Railway station in Varen, France

Lexos is a railway station in Varen, Tarn-et-Garonne, Occitanie, France. It is on the Brive-Toulouse (via Capdenac) line and is served by TER (local) services operated by SNCF. A former Montauban branch line also terminated here.

It was opened in 1858 by the Compagnie du chemin de fer de Paris à Orléans. Its imposing passenger terminal building was classified as a Monument historique in 2007.

== History ==
The station at Lexos was opened on 30 August 1858 by the Compagnie du chemin de fer de Paris à Orléans (CFPO), when it inaugurated the Montauban to Capdenac line, which it took over on 11 April 1857 while it was still under construction following the failure of the :fr:Compagnie du chemin de fer Grand-Central de France. The station is on the north bank of the Aveyron. The imposing neo-18th C station was built in several phases between 1858 and its completion in 1883. It is thought to have been modelled on the then Paris terminus of the CFPO, the Gare d'Austerlitz.

The station was connected to Toulouse on 24 October 1864 when the line from Toulouse-Matabiau to Lexos was opened by the CFPO.

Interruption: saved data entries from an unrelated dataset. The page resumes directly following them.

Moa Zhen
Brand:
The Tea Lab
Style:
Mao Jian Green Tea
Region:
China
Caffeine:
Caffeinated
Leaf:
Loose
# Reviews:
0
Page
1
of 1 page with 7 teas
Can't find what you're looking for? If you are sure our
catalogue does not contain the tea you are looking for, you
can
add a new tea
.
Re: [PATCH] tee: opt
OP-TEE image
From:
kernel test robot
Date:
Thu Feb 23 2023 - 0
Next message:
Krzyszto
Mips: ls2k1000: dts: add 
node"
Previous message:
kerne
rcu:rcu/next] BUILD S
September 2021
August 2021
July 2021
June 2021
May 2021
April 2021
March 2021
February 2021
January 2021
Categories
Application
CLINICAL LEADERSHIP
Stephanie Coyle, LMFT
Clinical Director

Traffic was originally generated by the output of the steel and mining centers of Aubin and Decazeville, as well as the exploitation of stone quarries in Lexos. The local lime works was transformed into a flourishing cement plant which survived until its sudden closure in 1994. At the beginning of the 1880s, the opening of other routes to Paris marked the decline of the station.

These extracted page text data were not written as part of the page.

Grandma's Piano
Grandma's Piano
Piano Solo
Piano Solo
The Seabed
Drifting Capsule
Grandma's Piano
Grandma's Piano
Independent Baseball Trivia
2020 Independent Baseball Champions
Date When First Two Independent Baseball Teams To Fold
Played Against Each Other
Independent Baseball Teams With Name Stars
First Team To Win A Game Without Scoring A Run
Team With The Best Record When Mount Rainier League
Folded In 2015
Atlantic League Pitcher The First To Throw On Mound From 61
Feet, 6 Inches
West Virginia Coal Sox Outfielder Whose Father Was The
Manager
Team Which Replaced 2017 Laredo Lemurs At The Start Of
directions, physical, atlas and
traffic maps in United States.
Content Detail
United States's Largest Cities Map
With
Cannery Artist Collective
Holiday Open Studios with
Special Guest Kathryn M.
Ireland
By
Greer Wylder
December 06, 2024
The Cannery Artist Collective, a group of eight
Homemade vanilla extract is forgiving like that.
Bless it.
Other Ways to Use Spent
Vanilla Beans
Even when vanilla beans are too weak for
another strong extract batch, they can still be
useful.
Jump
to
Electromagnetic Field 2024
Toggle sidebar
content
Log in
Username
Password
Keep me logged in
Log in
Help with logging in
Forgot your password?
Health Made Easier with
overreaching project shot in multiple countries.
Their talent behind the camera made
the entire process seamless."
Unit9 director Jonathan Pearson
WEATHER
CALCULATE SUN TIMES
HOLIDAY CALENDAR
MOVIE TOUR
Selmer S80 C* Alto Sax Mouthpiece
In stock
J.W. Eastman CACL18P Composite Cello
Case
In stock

In the 1940s, Lexos was an important railway junction with substantial freight activity and employing dozens of railway workers. During the second half of the 20th century, traffic decreased due to the closure of lines and local industry. By 1999 there were no longer any permanent staff at the station.

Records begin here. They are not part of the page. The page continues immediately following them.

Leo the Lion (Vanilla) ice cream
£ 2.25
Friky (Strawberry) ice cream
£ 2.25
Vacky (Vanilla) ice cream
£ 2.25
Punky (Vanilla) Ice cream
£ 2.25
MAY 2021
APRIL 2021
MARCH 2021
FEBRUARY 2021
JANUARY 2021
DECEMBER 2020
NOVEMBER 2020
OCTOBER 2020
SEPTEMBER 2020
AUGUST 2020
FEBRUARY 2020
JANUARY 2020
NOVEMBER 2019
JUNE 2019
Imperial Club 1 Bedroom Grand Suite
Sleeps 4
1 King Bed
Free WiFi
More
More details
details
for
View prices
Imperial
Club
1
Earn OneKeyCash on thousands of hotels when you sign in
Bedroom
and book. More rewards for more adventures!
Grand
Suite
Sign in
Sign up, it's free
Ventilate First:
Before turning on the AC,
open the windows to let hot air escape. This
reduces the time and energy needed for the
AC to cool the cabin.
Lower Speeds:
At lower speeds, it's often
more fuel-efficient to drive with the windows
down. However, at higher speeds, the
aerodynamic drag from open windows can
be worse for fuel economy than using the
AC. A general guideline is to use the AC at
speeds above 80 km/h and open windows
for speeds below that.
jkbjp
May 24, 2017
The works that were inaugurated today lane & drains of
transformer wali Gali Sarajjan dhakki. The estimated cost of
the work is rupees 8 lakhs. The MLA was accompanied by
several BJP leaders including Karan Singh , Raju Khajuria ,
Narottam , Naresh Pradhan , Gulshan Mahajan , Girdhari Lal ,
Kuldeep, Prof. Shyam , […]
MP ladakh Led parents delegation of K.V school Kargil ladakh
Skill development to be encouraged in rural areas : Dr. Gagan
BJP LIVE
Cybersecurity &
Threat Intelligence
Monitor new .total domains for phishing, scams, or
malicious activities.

It is listed as a single platform "local" station (SNCF classification "C" – less than 100,000 travellers per year). According to SNCF, annual usage in 2014 was 4,720 travellers.

==Protected status==
The façades and roofs of the passenger building, the engine shed and the goods shed were placed on the Monuments historiques register on 11 July 2007.

==Train services==
There are seven trains per day in each direction on the TER Occitanie Line 3 (Toulouse – Figeac – Aurillac local service) that stop at Lexos.